The coalition’s formation follows a recent analysis commissioned by the New York State Attorney General’s Office that found contaminants, unlabeled plant species, and other substances in certain store brand herbal supplements. Many of the supplements, moreover, had either been so thoroughly processed that the genetic material of the original plant source was undetectable or not present at all. The office has sought documentation from the retailers as well as from several major manufacturers of supplements, as part of an ongoing investigation.
“I am pleased to announce this historic partnership to protect the millions of people who buy herbal supplements from potentially false and misleading business practices,” said Attorney General Schneiderman. “New Yorkers and consumers nationwide deserve confidence that when an herbal supplement is represented as authentic, pure, and natural, it really is. Clearly, the questions we raised about the herbal supplements sold in New York resonate outside of our borders. By joining together, and building on the long track record of state attorneys general upholding the rights of consumers, we can go further in investigating this industry and, as needed, in achieving reform. I look forward to collaborating with these partners on this vital work.”
“Consumers are entitled to expect that the product they are purchasing actually contains the ingredients as listed on the label,” said Connecticut Attorney General George Jepsen. “The findings uncovered by Attorney General Schneiderman raise serious public health and consumer protection concerns potentially impacting consumers in Connecticut and across the country. As attorneys general have shown time and time again in recent years, we have a strong and unique ability to work together on behalf of our respective constituencies on issues of national concern. I thank Attorney General Schneiderman for his leadership, and look forward to partnering with him and my fellow attorneys general on this coalition.”
“The significant issues recently raised about herbal supplements are a concern that must be taken seriously so as not to further jeopardize the health and safety of people ingesting these products,” Indiana Attorney General Greg Zoeller said. “As state consumer protection advocates, my fellow attorneys general and I are focused on efforts to eliminate misleading and deceptive labeling for the benefit of consumers.”
“The accuracy in the information that a label offers to consumers is sacred,” said Nery Adames Soto, the secretary of the Department of Consumers Affairs in Puerto Rico. “When is not up to par with standards, it induces the consumer to error and violates the trust between the commerce and the client. At DACO we will be rigorous demanding that the labeling reciprocates the product contents. We are grateful to the New York State Attorney General’s Office for this coordinated effort and look forward to work together in this front.”

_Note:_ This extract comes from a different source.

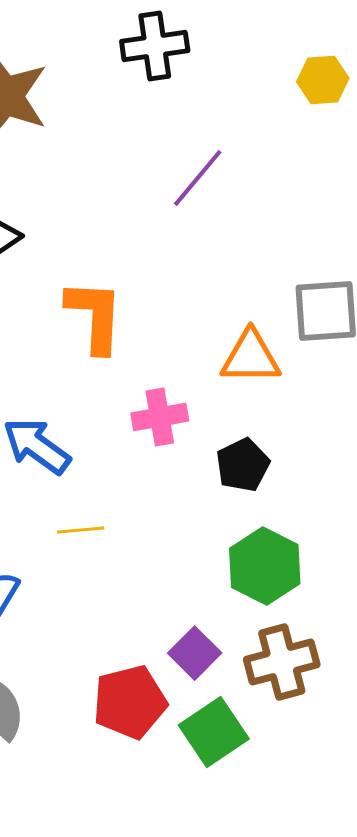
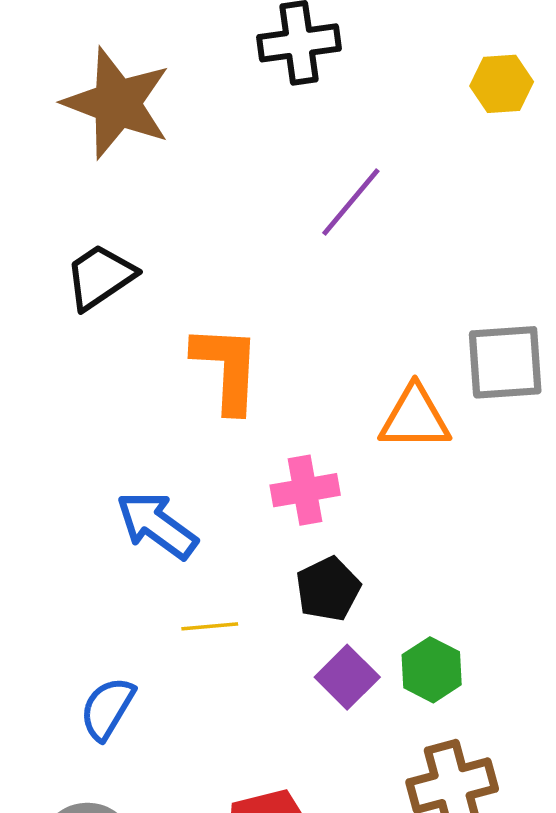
black pentagon: (243, 465) -> (328, 589), moved
green hexagon: (265, 566) -> (432, 670), size x0.7
purple square: (195, 653) -> (347, 677), moved

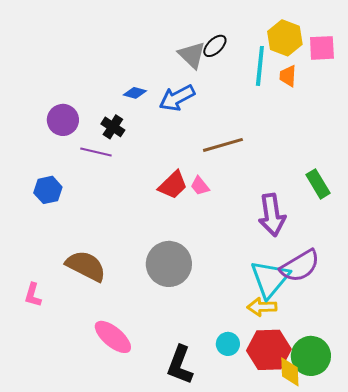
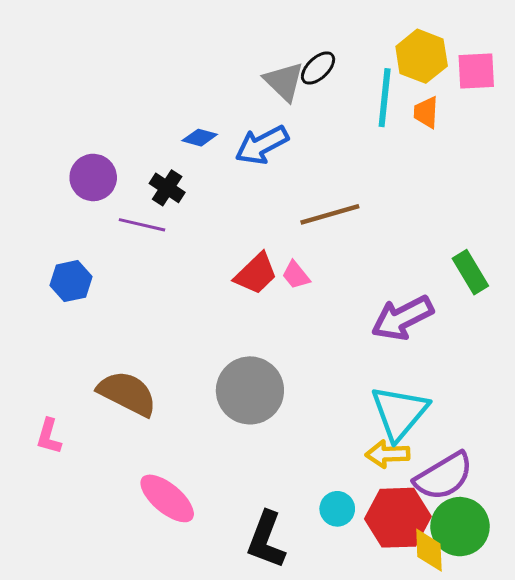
purple arrow: (272, 215) -> (402, 318), turned 72
purple semicircle: (300, 266) -> (444, 476), moved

A 2013 study from the Canadian Institutes of Health Research estimated there are about 65,000 dietary supplements on the market consumed by more than 150 million Americans. Medicinal herbs comprise the most rapidly growing sector of the North American alternative medicine market. The Natural Products Foundation estimates that the dietary supplement industry contributes $61 billion dollars to the national economy.
The U.S. Food and Drug Administration requires companies to verify that their products are safe and properly labeled for their contents, but unlike drugs, supplements do not undergo the agency’s rigorous evaluation process, which scrutinizes everything about the drug—from the design of clinical trials to the severity of side effects to the conditions under which the drug is manufactured.
More than half of FDA Class I drug recalls between 2004 and 2012 were for “dietary supplements.” Class I recalls are reserved only for products whose use poses a high risk of “serious adverse health consequences or death.” One of the most dramatic examples of harm caused by use of supplements involved ephedra-containing herbal weight loss products, which caused hundreds of deaths before ephedra was banned from the market in 2004.
Mislabeled supplements ingested by the public may pose a significant danger to those who have food allergies or take medication. If the producers of herbal supplements fail to identify all the ingredients on a product’s label, a consumer with food allergies, or who is taking medication for an unrelated illness, is taking a potentially serious health risk every time a contaminated herbal supplement is ingested.